SMOTE Effect Visualization
Figure 4: SMOTE effect visualization: (Left) Original imbalanced distribution showing readmission cases (orange) heavily outnumbered by non-readmissions (blue). (Right) After SMOTE oversampling, synthetic minority samples (light orange) fill gaps between real minority instances while preserving neighborhood structure. This augmentation enables classifiers to learn robust decision boundaries in the sparse minority-class region, increasing effective minority sample size from ~11,000 to 78,000. The geometric preservation prevents artificial overfitting while addressing severe class imbalance.

Classification Reports

The following figures show detailed classification reports for each model:

Logistic Regression Classification Report
Figure 5: Classification report for Logistic Regression.
MLP Classification Report
Figure 6: Classification report for MLP.
XGBoost Classification Report
Figure 7: Classification report for XGBoost.

Model Interpretation and Feature Importance

Beyond predictive performance, understanding which features drive readmission risk is crucial for clinical decision-making. The figure below shows the top 30 most influential features from the logistic regression model, ranked by their coefficient magnitudes. These coefficients represent the log-odds contribution of each feature to the readmission probability.

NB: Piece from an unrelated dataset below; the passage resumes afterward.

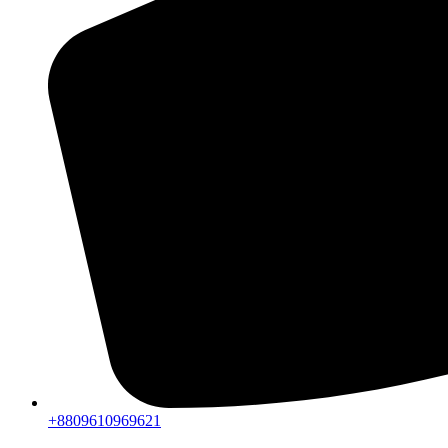
+8809610969621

Top 30 Logistic Regression Coefficients
Figure 8: Top 30 feature coefficients from logistic regression, showing the most influential predictors of hospital readmission. Positive coefficients indicate increased readmission risk.

Discussion

Our comparative analysis reveals important trade-offs in model selection for hospital readmission prediction. While XGBoost achieves superior discriminative performance (ROC AUC: 0.62), logistic regression and MLP models provide better balance between precision and recall (F1: 0.93). The choice of model should align with deployment priorities: if the goal is to identify high-risk patients for targeted interventions, XGBoost's higher precision may be preferable despite lower recall. Conversely, if the objective is to ensure no at-risk patients are missed, the higher recall of MLP models may be more appropriate.

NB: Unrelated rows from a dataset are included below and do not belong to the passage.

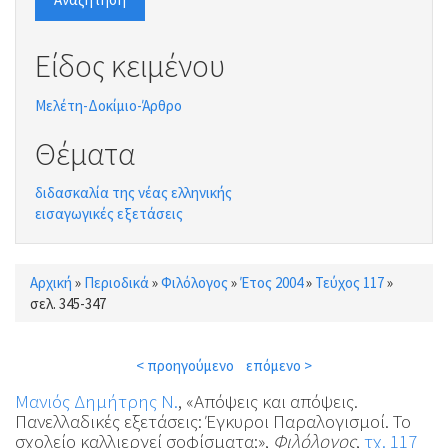
Είδος κειμένου
Μελέτη-Δοκίμιο-Άρθρο
Θέματα
διδασκαλία της νέας ελληνικής
εισαγωγικές εξετάσεις
Αρχική
»
Περιοδικά
»
Φιλόλογος
»
Έτος 2004
»
Τεύχος 117
»
Είστε εδώ
σελ. 345-347
< προηγούμενο
επόμενο >
Μανιός Δημήτρης Ν.
, «Απόψεις και απόψεις.
Πανελλαδικές εξετάσεις: Έγκυροι Παραλογισμοί. Το
σχολείο καλλιεργεί σοφίσματα;»,
Φιλόλογος
,
τχ. 117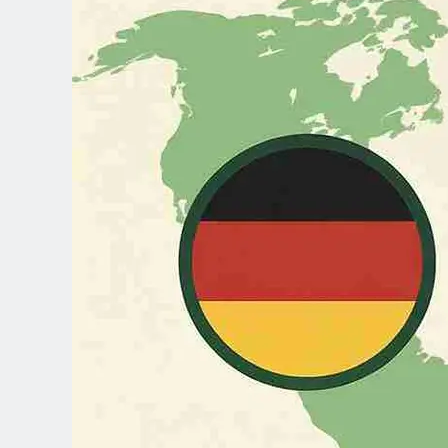
Spanish (Latin America)
German
French
Italian
Czech
Polish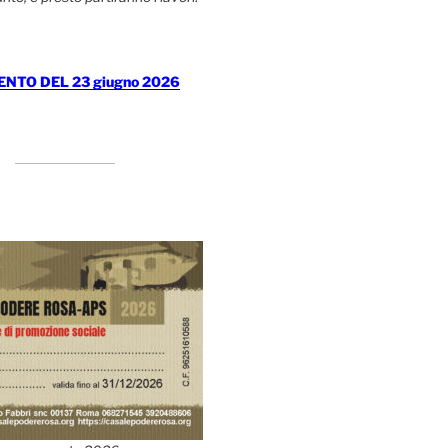
TO DEL 23 giugno 2026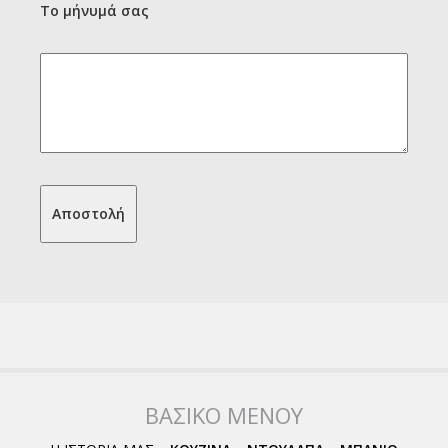
Το μήνυμά σας
ΒΑΣΙΚΟ ΜΕΝΟΥ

The SMOTE oversampling technique proved effective in addressing class imbalance, though future work could explore alternative approaches such as cost-sensitive learning or focal loss. Feature engineering and selection significantly impacted model performance, suggesting that domain expertise in identifying clinically relevant predictors is as important as algorithm choice.

Future Directions

Several promising directions for future research include:

  • Temporal Modeling: Incorporating time-series patterns and sequential patient histories using recurrent neural networks (RNNs) or transformers.
  • Model Calibration: Ensuring predicted probabilities accurately reflect true readmission risks through calibration techniques like Platt scaling or isotonic regression.
  • Causal Inference: Moving beyond correlation to identify causal relationships using propensity score matching or instrumental variables.
  • Deployment Considerations: Addressing fairness across demographic groups, model interpretability for clinical staff, and integration with existing EHR systems.
  • External Validation: Testing model generalization on datasets from different hospitals and patient populations.

Acknowledgments

This project was completed as part of the Data Mining course at Georgia State University. We thank our instructors and peers for their valuable feedback and support throughout this work. The dataset used in this study is publicly available from the UCI Machine Learning Repository.